The present invention relates to a heat generating device that burns vaporized gas of liquid fuel or gaseous fuel. Generally speaking, liquid fuel is combusted by bundling cellulose materials such as cotton, glass wool, or asbestos, or by sucking it up with a so-called "core" made of textiles, etc., and using a separate ignition source at the tip of the core material. A method in which a part of the fuel sucked up is vaporized and combusted, and the next fuel is vaporized and combusted using that heat to continue combustion, or a separate method in which the fuel is ejected in the form of a spray. A commonly used combustion method is one in which a combustion flame with a large calorific value is obtained by ignition using a provided ignition source. However, while the combustion method described above produces a relatively large amount of heat, it requires a larger combustion device and the need to be equipped with an ignition source.
It has many disadvantages, such as the high risk of inducing a flame due to the generation of flames, and the inability to obtain inexpensive equipment that allows continuous combustion for long periods of time by completely combusting minute amounts of heat. It was difficult to burn it efficiently. The present invention is a heat generating device developed in view of the above, which is small and lightweight, can burn safely for a long time, and burns fuel efficiently. Hereinafter, embodiments of the present invention will be specifically described in detail with reference to the drawings.

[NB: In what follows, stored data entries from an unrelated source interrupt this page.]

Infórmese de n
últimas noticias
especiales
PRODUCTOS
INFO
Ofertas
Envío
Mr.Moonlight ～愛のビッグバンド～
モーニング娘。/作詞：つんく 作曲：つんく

FIG. 1 is a basic configuration diagram of the device of the present invention, in which 1 is a fuel tank for storing fuel 2, 3 is a fuel outlet porous body arranged so that its lower part is immersed in the fuel 2, and this fuel outlet porous body is Body 3 is 50 per square inch
Porous with ~500 pores
It is composed of a bundle of ceramics, asbestos, glass wool, carbon fiber, etc.

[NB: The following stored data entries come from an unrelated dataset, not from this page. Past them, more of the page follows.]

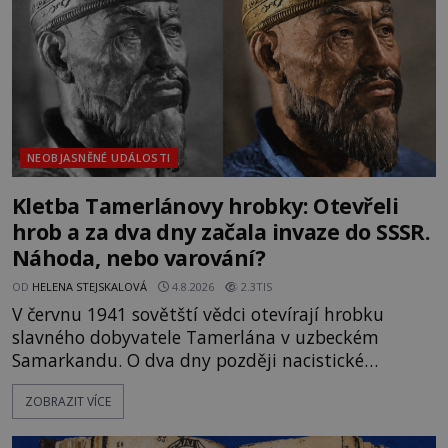
NEOBJASNĚNÉ UDÁLOSTI
Kletba Tamerlánovy hrobky: Otevřeli
hrob a za dva dny začala invaze do SSSR.
Náhoda, nebo varování?
OD
HELENA STEJSKALOVÁ
4.8.2026
2.3TIS
V červnu 1941 sovětští vědci otevírají hrobku
slavného dobyvatele Tamerlána v uzbeckém
Samarkandu. O dva dny později nacistické
Německo zahajuje operaci Barbarossa a napadá
ZOBRAZIT VÍCE
Sovětský svaz. Shoda dat je natolik zarážející, že se
rodí jedna z nejslavnějších „kleteb“ 20. století. Je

Further, numeral 4 is a shutter for adjusting the amount of fuel delivered from the fuel deriving porous body 3 or for stopping the supply. Reference numeral 5 denotes a ceramic porous body, and the ceramic porous body 5 may be a honeycomb-shaped body with a large number of pores such as triangular, square, hexagonal, or circular, or a three-dimensional net-like body with irregularly shaped pores. It is sufficient that the pores are connected and the ventilation resistance is relatively small.

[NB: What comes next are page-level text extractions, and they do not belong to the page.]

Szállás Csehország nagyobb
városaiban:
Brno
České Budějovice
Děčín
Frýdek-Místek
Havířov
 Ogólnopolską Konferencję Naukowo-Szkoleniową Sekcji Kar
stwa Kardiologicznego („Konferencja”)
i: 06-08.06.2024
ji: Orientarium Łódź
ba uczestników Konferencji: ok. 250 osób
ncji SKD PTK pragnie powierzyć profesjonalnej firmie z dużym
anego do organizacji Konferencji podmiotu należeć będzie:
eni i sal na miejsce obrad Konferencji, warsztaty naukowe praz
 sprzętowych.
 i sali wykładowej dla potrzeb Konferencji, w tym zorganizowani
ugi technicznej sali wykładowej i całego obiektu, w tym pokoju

It is configured to hold about 0.5 to 5 g per capacity. Furthermore, 6 is a container for storing the object to be heated, and the shape of this container 6 may be the most suitable shape depending on the amount, properties, etc. of the object to be heated. Next, the operation of the heat generating device configured as described above will be explained. Now, since the lower part of the fuel derivation porous body 3 is immersed in the fuel 2 stored in the fuel tank 1, the liquid fuel 2 is sucked up by capillary action, and in this sucking process, the fuel Most of the fuel becomes vaporized fuel, and when the shutter 4 is open, it rises and is sent to the ceramic porous body 5 disposed above the shutter 4 and carrying catalyst components. Therefore, the vaporized fuel undergoes an oxidation reaction, that is, combustion, in the ceramic porous body 5 due to the action of platinum, which is a catalyst component. As combustion heat is generated as a result of the oxidation reaction of the vaporized fuel, the oxidation reaction of the vaporized fuel continuously sent from the fuel derivation porous body 3 is promoted and expanded in the ceramic porous body 5, and the vaporized fuel is continuously oxidized. The combustion action continues, so that the generated combustion heat heats the container 6, thereby heating the heated object (not shown) placed in the container 6. On the other hand, a ceramic porous body 5 carrying platinum group metals
If the capacity to cause the oxidation reaction in is sufficiently large, the amount of heat generated is approximately proportional to the amount of vaporized fuel supplied, so the amount of heat generated and the heating temperature can be controlled by adjusting the opening degree of the shutter 4. Furthermore, by closing the shutter 4, the heat generating operation can be stopped. By the way, as mentioned above, the liquid fuel used for combustion in the apparatus of the present invention has a boiling point of 30
Methanol (64℃), ethanol (78℃) above ℃
It is preferable to use a flammable organic liquid with a relatively low boiling point, such as ether (34℃) or acetone (54℃).In addition, gasoline, kerosene, etc. may also be used, but if the liquid has a relatively high boiling point, such as kerosene, is the second
As illustrated in Figures a and b, a heater H is embedded in each of the fuel derivation porous body 3, ceramic porous body 5, etc., and the heater H is energized from the battery B to heat it, thereby further oxidizing combustion. It can accelerate the reaction. Furthermore, the fuel used for combustion is not limited to alcohol, ether, and acetone, which are liquid at room temperature and pressure, but also fuels such as butane, ethane, and methane, which become liquid under pressure and are gas at room temperature and pressure. In this case, a porous fuel outlet body 3 may be provided to rectify the flow of the supplied gaseous fuel, but in that case, it is not necessarily required. Further, in the above embodiments, liquid fuel or gaseous fuel is used as the fuel, but solid fuel such as methanol may also be used. Next, Table 1 lists experimental examples for the apparatus of the present invention. In these experimental examples A to G, in particular, the rise of the fuel reaction was set at approximately 50% directly above the center point of the ceramic porous body 5.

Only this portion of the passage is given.